*ABOUT THIS EXERCISE*
Reproduce verbatim only the lines from the one containing "You have control to your sensor data from" through the last line below, both included.

★ ★ ★

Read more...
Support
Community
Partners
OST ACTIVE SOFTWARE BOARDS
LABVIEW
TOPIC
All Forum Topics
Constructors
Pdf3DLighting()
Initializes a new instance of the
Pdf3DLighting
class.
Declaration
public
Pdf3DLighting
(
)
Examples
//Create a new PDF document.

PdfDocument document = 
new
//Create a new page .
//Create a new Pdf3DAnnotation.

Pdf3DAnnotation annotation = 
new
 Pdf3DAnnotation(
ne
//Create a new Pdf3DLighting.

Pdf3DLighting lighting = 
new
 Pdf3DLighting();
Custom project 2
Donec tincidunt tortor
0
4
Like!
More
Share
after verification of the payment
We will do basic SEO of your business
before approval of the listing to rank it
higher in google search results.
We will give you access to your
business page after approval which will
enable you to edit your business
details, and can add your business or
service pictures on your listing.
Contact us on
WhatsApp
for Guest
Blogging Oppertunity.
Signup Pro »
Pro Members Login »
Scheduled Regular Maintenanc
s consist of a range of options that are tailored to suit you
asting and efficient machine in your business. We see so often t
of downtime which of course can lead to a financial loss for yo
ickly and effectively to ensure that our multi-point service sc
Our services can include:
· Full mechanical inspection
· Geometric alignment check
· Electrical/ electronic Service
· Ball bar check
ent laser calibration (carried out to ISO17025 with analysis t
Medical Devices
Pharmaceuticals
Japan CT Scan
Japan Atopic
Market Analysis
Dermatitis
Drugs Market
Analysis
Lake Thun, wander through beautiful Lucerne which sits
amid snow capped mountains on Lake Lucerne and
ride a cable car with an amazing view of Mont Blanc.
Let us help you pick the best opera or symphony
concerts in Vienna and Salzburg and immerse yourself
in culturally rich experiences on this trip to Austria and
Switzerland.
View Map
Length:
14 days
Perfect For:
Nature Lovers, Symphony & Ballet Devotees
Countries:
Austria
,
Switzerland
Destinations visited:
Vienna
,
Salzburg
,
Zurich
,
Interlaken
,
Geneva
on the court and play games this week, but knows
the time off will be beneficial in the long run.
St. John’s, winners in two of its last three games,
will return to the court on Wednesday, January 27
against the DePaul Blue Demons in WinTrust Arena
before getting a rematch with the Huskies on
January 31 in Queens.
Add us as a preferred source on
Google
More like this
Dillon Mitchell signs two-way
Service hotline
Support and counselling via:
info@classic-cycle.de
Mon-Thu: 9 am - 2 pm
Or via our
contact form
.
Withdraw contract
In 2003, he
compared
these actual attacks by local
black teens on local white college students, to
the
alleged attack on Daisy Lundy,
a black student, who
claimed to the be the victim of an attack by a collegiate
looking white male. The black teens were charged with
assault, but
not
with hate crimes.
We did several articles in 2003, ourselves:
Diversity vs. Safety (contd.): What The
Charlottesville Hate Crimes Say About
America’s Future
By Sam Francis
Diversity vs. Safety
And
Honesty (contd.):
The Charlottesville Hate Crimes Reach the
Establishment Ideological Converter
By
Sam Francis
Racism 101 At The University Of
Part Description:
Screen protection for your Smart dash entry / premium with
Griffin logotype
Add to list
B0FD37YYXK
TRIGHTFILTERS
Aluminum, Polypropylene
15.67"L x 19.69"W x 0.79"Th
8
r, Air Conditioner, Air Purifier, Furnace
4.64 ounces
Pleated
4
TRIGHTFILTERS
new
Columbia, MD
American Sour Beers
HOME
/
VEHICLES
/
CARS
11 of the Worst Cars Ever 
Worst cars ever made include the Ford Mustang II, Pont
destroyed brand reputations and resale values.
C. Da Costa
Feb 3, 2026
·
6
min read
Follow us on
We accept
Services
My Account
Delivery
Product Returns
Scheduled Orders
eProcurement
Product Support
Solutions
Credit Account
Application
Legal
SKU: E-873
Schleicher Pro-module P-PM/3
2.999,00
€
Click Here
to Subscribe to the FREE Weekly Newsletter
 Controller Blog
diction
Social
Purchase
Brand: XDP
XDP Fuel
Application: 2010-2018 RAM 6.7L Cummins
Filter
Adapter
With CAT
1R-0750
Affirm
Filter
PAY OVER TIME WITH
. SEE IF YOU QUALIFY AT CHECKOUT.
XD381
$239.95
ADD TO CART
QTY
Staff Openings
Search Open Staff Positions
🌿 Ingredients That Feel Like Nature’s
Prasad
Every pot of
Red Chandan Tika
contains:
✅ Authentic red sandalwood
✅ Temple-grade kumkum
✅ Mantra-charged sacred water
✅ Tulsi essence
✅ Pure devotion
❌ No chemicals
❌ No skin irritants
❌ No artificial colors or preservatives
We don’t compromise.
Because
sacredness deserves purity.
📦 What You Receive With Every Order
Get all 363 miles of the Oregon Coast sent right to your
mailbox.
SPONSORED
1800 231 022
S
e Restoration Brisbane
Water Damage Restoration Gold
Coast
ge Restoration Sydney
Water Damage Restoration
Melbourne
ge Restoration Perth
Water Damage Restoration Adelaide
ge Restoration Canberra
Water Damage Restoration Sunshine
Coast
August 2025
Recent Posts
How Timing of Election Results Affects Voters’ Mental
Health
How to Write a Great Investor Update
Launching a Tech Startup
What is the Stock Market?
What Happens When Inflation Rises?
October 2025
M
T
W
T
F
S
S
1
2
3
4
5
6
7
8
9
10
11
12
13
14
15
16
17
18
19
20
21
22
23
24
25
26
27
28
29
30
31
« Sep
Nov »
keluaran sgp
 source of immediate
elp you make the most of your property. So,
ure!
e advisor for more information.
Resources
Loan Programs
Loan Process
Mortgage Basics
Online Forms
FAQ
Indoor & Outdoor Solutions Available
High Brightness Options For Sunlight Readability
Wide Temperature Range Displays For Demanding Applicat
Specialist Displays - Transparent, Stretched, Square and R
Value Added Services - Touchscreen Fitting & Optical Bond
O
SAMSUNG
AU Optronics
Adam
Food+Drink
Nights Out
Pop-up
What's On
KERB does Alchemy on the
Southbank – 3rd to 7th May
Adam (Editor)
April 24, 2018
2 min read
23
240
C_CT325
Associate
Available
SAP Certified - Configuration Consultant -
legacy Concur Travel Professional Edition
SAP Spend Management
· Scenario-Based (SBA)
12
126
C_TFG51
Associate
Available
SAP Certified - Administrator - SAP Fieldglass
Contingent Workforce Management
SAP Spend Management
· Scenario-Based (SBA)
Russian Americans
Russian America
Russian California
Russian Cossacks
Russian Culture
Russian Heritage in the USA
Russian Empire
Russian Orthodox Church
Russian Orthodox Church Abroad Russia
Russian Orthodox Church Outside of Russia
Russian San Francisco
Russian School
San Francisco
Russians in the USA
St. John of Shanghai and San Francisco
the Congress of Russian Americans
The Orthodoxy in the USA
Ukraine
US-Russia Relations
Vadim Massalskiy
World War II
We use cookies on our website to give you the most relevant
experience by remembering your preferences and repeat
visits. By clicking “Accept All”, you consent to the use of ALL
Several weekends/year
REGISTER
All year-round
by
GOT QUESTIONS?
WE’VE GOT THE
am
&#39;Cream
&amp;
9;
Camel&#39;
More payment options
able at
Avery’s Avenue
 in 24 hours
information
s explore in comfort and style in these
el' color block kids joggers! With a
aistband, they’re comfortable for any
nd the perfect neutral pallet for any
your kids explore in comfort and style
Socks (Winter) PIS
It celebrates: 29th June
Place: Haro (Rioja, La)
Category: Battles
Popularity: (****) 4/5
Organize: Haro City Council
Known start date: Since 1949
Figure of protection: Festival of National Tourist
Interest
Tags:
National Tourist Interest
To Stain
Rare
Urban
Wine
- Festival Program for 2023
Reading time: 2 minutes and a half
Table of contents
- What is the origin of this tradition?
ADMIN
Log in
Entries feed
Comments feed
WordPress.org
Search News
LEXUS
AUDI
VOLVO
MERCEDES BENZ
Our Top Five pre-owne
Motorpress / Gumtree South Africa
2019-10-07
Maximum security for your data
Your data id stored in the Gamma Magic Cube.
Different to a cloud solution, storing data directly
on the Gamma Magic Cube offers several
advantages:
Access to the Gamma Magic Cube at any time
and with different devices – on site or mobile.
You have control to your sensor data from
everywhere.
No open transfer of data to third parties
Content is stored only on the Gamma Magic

★ ★ ★

*RESULT BELOW*
You have control to your sensor data from
everywhere.
No open transfer of data to third parties
Content is stored only on the Gamma Magic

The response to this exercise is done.